Biografia
Maria è nata a Biella il 9 dicembre 1953, ha conseguito la maturità classica nel 1972, la laurea in medicina e chirurgia, con lode, presso l’università degli studi di Torino nel 1978. Nell’autunno 1980 ha cominciato a frequentare i corsi di preparazione alla ong Medici con l’Africa Cuamm di Padova e nel luglio 1981 è partita per il Consolata Hospital di Ikonda (Tanzania) come responsabile del reparto di pediatria con annessa unità di riabilitazione per bambini mal nutriti e del servizio MCH (Mother and Child Care) sul territorio: in questa occasione ha cominciato il suo rapporto preferenziale con i bambini malnutriti, che è stato il filo conduttore dei successivi incarichi in terra africana.

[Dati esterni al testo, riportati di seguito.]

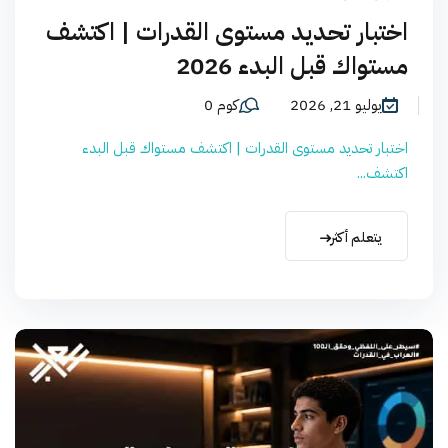
اختبار تحديد مستوى القدرات | اكتشف
مستواك قبل البدء 2026
يوليو 21, 2026
كوم 0
اختبار تحديد مستوى القدرات | اكتشف مستواك قبل البدء
اكتشف...
يتعلم أكثر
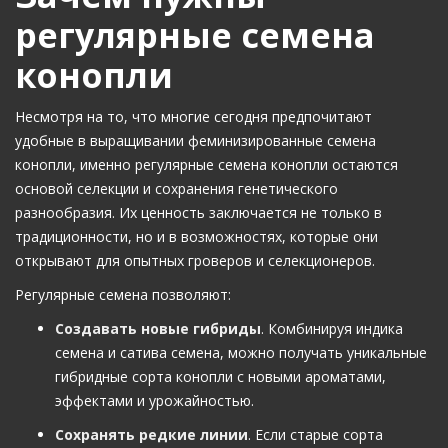
регулярные семена
конопли
Несмотря на то, что многие сегодня предпочитают
удобные в выращивании феминизированные семена
конопли, именно регулярные семена конопли остаются
основой селекции и сохранения генетического
разнообразия. Их ценность заключается не только в
традиционности, но и в возможностях, которые они
открывают для опытных гроверов и селекционеров.
Регулярные семена позволяют:
Создавать новые гибриды
. Комбинируя индика
семена и сатива семена, можно получать уникальные
гибридные сорта конопли с новыми ароматами,
эффектами и урожайностью.
Сохранять редкие линии
. Если старые сорта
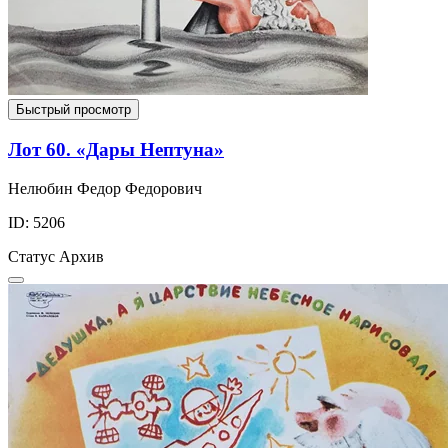
Быстрый просмотр
Лот 60. «Дары Нептуна»
Нелюбин Федор Федорович
ID: 5206
Статус
Архив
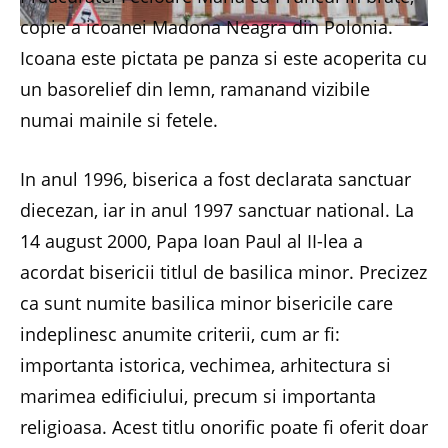
copie a icoanei Madona Neagra din Polonia.
Icoana este pictata pe panza si este acoperita cu
un basorelief din lemn, ramanand vizibile
numai mainile si fetele.
In anul 1996, biserica a fost declarata sanctuar
diecezan, iar in anul 1997 sanctuar national. La
14 august 2000, Papa Ioan Paul al II-lea a
acordat bisericii titlul de basilica minor. Precizez
ca sunt numite basilica minor bisericile care
indeplinesc anumite criterii, cum ar fi:
importanta istorica, vechimea, arhitectura si
marimea edificiului, precum si importanta
religioasa. Acest titlu onorific poate fi oferit doar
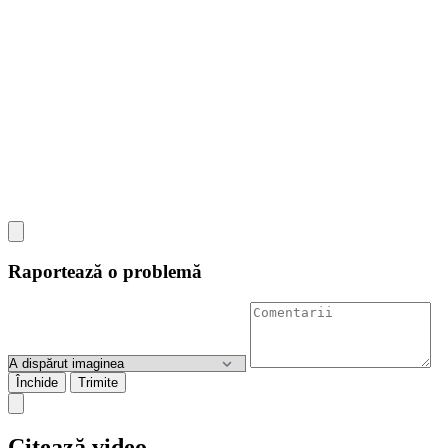
Raportează o problemă
Închide
Trimite
Citează video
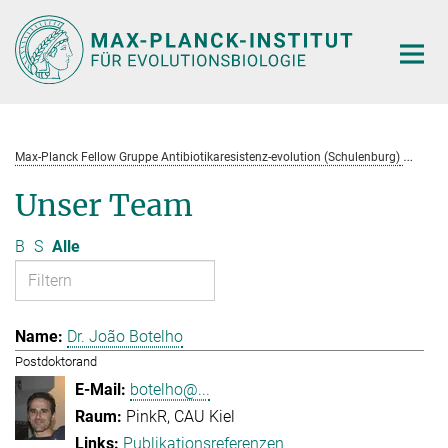
Hauptinhalt
Max-Planck Fellow Gruppe Antibiotikaresistenz-evolution (Schulenburg)
Te
Unser Team
B
S
Alle
Dr. João Botelho
Postdoktorand
botelho@...
PinkR, CAU Kiel
Publikationsreferenzen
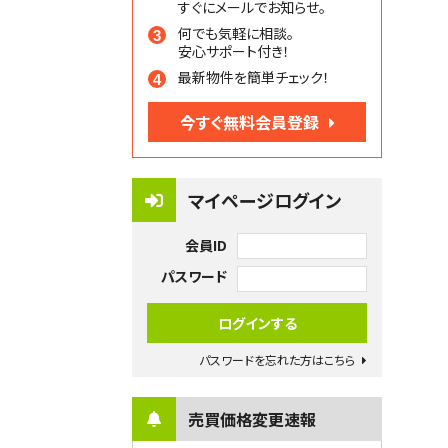
すぐにメールでお知らせ。
何でも気軽に相談。
安心サポート付き！
最新物件を簡単チェック！
今すぐ無料会員登録
マイページログイン
会員ID
パスワード
パスワードを忘れた方はこちら
売買価格変更速報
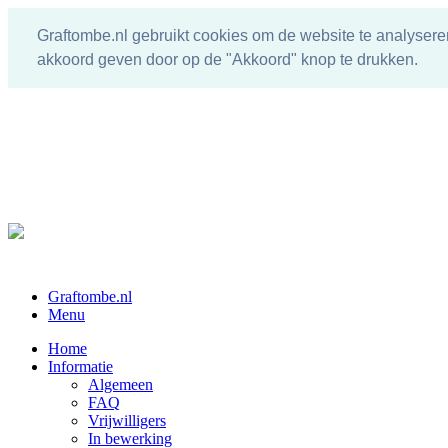
Graftombe.nl gebruikt cookies om de website te analysere
akkoord geven door op de "Akkoord" knop te drukken.
Graftombe.nl
Menu
Home
Informatie
Algemeen
FAQ
Vrijwilligers
In bewerking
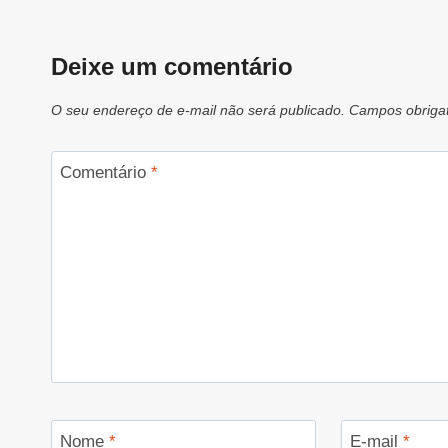
Deixe um comentário
O seu endereço de e-mail não será publicado.
Campos obriga
Comentário
*
Nome
*
E-mail
*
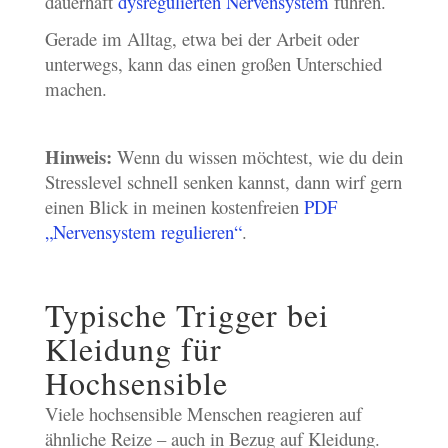
dauerhaft
dysregulierten Nervensystem
führen.
Gerade im Alltag, etwa bei der Arbeit oder
unterwegs, kann das einen großen Unterschied
machen.
Hinweis:
Wenn du wissen möchtest, wie du dein
Stresslevel schnell senken kannst, dann wirf gern
einen Blick in meinen kostenfreien
PDF
„Nervensystem regulieren“
.
Typische Trigger bei
Kleidung für
Hochsensible
Viele hochsensible Menschen reagieren auf
ähnliche Reize – auch in Bezug auf Kleidung.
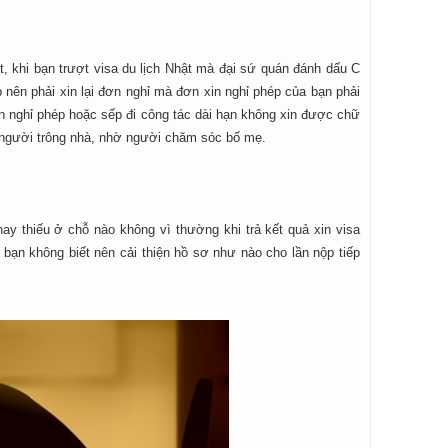
ệt, khi bạn trượt visa du lịch Nhật mà đại sứ quán đánh dấu C
p nên phải xin lại đơn nghỉ mà đơn xin nghỉ phép của bạn phải
n nghỉ phép hoặc sếp đi công tác dài hạn không xin được chữ
n, người trông nhà, nhờ người chăm sóc bố mẹ.
ay thiếu ở chỗ nào không vì thường khi trả kết quả xin visa
, bạn không biết nên cải thiện hồ sơ như nào cho lần nộp tiếp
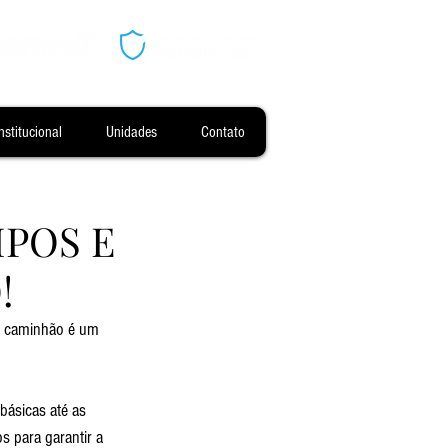
nstitucional
Unidades
Contato
POS E
!
e caminhão é um 
básicas até as 
 para garantir a 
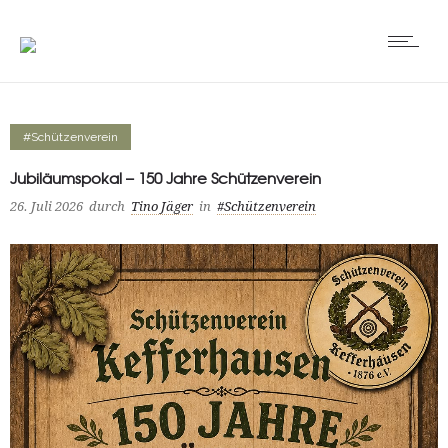
#Schützenverein
Jubiläumspokal – 150 Jahre Schützenverein
26. Juli 2026
durch
Tino Jäger
in
#Schützenverein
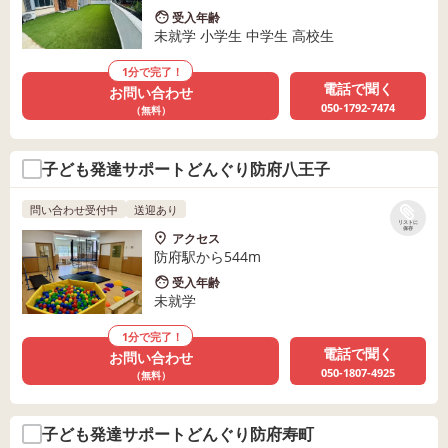
受入年齢
未就学 小学生 中学生 高校生
1分で完了！
電話で聞く
お問い合わせ
050-1792-7474
（無料）
子ども発達サポートどんぐり防府八王子
問い合わせ受付中
送迎あり
リストに
保存
アクセス
防府駅から544m
受入年齢
未就学
1分で完了！
電話で聞く
お問い合わせ
050-1807-4925
（無料）
子ども発達サポートどんぐり防府寿町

Nel febbraio 1984 Maria ha frequentato il corso di medicina tropicale presso l’Institute de Medicine Tropicale Prince Leopold ad Anversa (Belgio), conseguendo il diploma in Medicina Tropicale con “distinction”. Dal Febbraio 1986 al Luglio 1988, con il progetto Cuamm, è stata responsabile del reparto di pediatria con annessa unità dei bambini malnutriti presso il Centre Hospitalier Regional di Tenkodogo in Burkina Faso.

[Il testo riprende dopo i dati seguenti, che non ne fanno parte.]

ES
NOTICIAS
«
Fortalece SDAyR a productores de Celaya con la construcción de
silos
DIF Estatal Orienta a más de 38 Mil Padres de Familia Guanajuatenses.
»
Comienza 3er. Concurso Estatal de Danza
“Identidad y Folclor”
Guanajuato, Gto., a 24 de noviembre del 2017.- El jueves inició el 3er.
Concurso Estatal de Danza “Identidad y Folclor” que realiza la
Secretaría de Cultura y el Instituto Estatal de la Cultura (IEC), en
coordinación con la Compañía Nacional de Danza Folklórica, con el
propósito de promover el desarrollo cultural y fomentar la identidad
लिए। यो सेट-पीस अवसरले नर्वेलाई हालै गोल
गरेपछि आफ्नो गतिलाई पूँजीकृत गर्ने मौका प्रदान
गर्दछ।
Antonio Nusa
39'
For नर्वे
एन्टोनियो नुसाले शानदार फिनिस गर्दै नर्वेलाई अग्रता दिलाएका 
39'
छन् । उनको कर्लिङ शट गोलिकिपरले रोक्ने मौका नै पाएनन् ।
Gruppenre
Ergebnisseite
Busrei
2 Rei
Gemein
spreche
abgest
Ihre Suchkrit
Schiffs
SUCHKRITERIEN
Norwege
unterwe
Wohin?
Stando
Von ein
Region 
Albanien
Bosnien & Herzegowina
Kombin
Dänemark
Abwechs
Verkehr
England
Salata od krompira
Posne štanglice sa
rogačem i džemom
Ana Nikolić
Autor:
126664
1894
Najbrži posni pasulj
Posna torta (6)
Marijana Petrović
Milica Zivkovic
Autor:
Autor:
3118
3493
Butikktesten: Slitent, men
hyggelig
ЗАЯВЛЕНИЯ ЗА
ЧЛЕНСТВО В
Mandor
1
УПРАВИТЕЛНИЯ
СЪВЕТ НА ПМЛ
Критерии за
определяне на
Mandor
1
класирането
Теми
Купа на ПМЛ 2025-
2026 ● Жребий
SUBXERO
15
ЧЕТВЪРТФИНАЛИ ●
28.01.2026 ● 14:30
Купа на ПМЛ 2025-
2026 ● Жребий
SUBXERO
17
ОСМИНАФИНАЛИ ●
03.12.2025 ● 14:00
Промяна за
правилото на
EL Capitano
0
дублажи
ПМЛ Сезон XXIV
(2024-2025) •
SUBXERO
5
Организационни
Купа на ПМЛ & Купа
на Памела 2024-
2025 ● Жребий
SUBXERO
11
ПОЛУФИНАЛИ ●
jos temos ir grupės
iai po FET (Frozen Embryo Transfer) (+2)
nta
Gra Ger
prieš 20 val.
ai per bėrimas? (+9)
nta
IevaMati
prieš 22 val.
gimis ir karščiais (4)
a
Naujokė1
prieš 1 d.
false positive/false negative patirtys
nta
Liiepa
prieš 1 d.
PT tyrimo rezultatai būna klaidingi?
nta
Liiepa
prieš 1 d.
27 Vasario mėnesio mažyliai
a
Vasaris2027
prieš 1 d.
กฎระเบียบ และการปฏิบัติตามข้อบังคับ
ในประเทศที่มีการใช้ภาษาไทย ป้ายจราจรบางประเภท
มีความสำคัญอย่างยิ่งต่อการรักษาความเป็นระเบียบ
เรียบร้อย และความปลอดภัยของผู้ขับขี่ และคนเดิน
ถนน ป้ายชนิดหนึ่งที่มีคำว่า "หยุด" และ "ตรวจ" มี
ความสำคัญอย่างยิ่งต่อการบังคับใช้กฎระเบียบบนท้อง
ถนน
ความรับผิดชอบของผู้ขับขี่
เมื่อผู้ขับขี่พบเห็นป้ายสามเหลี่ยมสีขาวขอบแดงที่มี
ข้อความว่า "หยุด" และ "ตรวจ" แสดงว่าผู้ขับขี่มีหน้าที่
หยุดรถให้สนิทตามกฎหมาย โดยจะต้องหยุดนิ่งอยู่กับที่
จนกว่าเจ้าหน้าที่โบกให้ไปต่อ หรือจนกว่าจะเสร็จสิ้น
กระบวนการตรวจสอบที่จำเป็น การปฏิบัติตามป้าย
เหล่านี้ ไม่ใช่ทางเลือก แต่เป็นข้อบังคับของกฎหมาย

Al suo rientro in Italia ha lavorato come assistente supplente di pediatria presso l’ospedale di Moncalieri fino al Gennaio 1989, quando fu assunta come assistente di ruolo, poi aiuto corresponsabile e quindi dirigente medico di primo livello presso l’U.O. di pediatria – neonatologia dell’ospedale regionale di Aosta.
Tra il 1992 e il 2003, Maria ha svolto incarichi in vari Paesi Africani, sempre nell’ambito di programmi di cooperazione internazionali: presso l’ospedale regionale di Iringa, in Tanzania, come responsabile del reparto di pediatria; coordinamento dei servizi territoriali ad Arua, in Uganda; responsabile del reparto di pediatria presso il St. Mary Hospital Lacor di Gulu, sempre in Uganda.
Nel marzo 2003, con un progetto del Cuamm, è partita per Uige (Angola) per lavorare nel reparto di pediatria dell’ospedale provinciale. Dall’ottobre 2004 aveva denunciato la comparsa di morti sospette per “febbre emorragica”; degli accertamenti eseguiti a fine ottobre ed inviati alla capitale Luanda presso i tecnici del ministero della sanità angolano non ebbe mai risposta. Nel febbraio 2005 cominciò una recrudescenza di casi, tutti mortali, di febbre emorragica, ma Maria non ebbe risposta dalle autorità locali fino alla morte di un’infermiera, purtroppo la prima di una lunga lista. Il 16 marzo anche Maria lamentò i primi sintomi e il 20 marzo fu trasportata in aereo a Luanda, dove fu ricoverata in isolamento in una clinica privata.
Alle 16,30 del 24 marzo 2005 è morta a Luanda (Angola).